Virtuoso instrumental performances by people like Bailey, the Crook Brothers, the Fruit Jar Drinkers, and Fiddlin’ Arthur Smith dominated the Opry in its early years. One of the few performers whose singing was as important as his picking was a zesty old banjoist named Uncle Dave Macon, who often performed with the able backup support of Sam and Kirk McGee. Macon had turned pro in 1918 when a farmer paid him fifteen dollars to play for a party, and his reputation had grown steadily between that time and his first appearance on the Opry in 1926.

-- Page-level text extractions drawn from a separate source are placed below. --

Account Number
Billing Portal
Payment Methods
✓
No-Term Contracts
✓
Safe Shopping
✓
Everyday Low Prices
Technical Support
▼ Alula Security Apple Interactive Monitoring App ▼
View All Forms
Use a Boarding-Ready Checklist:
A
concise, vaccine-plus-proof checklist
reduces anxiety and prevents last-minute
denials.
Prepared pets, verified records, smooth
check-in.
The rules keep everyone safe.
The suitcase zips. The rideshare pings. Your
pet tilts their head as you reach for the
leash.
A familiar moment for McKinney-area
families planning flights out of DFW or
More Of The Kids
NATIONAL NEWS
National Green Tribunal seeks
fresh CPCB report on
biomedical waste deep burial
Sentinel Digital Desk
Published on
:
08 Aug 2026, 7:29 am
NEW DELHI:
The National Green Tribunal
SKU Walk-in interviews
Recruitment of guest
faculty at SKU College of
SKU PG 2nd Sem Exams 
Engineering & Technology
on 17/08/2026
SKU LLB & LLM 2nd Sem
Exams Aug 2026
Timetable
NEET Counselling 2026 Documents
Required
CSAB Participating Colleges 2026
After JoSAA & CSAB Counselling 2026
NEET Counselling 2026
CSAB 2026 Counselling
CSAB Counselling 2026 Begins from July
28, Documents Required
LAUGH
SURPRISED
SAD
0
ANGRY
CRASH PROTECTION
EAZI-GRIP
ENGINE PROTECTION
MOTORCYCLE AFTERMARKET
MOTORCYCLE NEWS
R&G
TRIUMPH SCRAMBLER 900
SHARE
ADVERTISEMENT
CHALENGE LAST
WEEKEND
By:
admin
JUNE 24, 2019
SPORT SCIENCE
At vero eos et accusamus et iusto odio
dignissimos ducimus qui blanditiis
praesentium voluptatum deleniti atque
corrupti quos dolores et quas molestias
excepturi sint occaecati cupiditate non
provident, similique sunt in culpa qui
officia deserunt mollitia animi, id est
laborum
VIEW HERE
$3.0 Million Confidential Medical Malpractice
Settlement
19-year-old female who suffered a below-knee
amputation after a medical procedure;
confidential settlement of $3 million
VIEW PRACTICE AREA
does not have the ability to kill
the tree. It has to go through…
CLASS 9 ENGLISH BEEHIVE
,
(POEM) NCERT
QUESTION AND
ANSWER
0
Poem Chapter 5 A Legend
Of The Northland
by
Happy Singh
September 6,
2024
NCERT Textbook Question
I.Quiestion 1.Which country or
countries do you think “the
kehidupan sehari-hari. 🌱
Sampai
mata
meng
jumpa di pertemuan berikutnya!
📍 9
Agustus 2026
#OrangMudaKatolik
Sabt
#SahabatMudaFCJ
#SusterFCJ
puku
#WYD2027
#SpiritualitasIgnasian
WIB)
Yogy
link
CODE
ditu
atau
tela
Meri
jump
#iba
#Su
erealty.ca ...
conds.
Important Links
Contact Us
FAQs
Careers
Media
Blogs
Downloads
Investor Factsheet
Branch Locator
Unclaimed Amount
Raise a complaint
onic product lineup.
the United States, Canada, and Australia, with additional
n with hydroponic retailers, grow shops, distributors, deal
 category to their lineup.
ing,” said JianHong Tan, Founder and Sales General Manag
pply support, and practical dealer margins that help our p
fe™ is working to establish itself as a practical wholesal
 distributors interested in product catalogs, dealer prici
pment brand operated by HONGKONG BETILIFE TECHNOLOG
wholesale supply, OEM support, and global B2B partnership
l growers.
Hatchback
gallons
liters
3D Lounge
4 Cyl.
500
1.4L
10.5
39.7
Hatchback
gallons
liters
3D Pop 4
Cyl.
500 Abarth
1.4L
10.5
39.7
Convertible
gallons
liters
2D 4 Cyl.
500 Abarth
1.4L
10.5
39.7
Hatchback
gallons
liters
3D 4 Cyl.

Many of his songs were compositions he had picked up just before the turn of the century from laborers in the mines, railroad yards, and riverboat docks throughout the upper South. The tunes were almost invariably up-tempo and escapist, but the lyrics—especially in songs like “Buddy, Won’t You Roll Down the Line”—contained some undisguised social commentary on the effects of the Industrial Revolution on the workers of the South.
Macon died in 1953, and with his passing the Opry lost its most important link with the past. The subject matter and the sound of the music began to change, to lose at least a little of its edge, as vocal performances and backup instrumentation became more and more polished, and the formulas for commercial success became more and more apparent.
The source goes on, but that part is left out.